| Exercise aim |
State how many lines in the records below include the word "الوحدة". Give nothing but that number.

| Information |
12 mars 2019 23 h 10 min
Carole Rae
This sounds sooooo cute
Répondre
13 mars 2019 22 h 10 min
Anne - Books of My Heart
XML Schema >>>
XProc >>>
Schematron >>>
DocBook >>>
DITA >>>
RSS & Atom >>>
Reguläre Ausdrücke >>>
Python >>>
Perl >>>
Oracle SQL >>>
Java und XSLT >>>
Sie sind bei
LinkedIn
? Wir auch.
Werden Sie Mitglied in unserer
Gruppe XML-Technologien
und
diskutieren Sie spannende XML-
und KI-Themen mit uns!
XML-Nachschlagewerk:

--

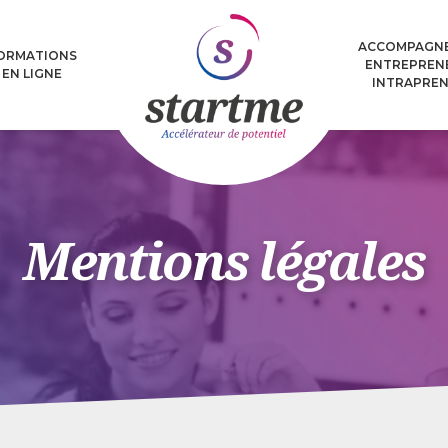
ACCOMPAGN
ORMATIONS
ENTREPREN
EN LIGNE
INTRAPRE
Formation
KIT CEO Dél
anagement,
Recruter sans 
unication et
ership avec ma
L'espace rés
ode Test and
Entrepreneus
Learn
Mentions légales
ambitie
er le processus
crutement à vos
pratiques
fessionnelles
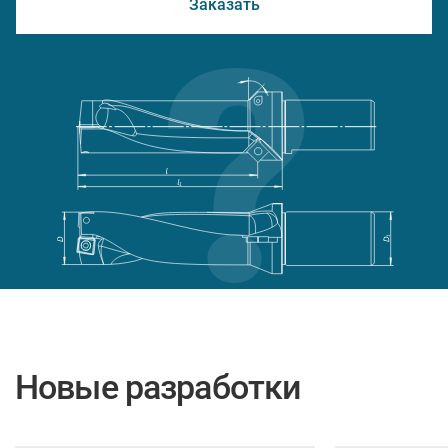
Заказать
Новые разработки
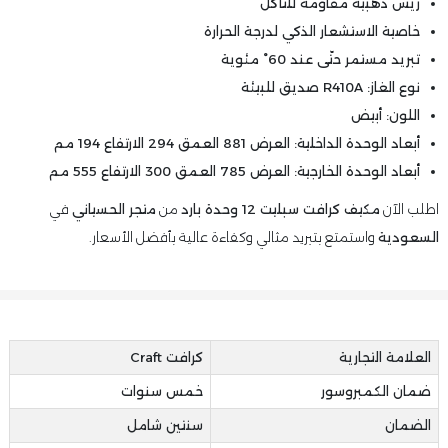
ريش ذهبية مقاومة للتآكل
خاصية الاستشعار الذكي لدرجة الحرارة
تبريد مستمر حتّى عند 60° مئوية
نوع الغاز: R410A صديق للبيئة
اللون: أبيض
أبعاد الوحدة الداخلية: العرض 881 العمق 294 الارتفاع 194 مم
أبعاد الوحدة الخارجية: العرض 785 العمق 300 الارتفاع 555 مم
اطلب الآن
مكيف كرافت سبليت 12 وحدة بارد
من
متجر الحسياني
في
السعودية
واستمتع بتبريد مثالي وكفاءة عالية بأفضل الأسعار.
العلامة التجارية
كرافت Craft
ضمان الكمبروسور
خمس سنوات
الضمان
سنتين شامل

...

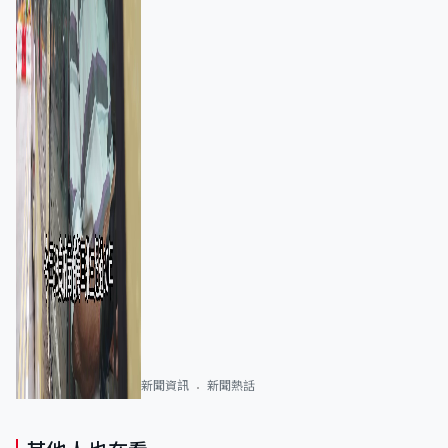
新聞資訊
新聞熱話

| Expected output |
2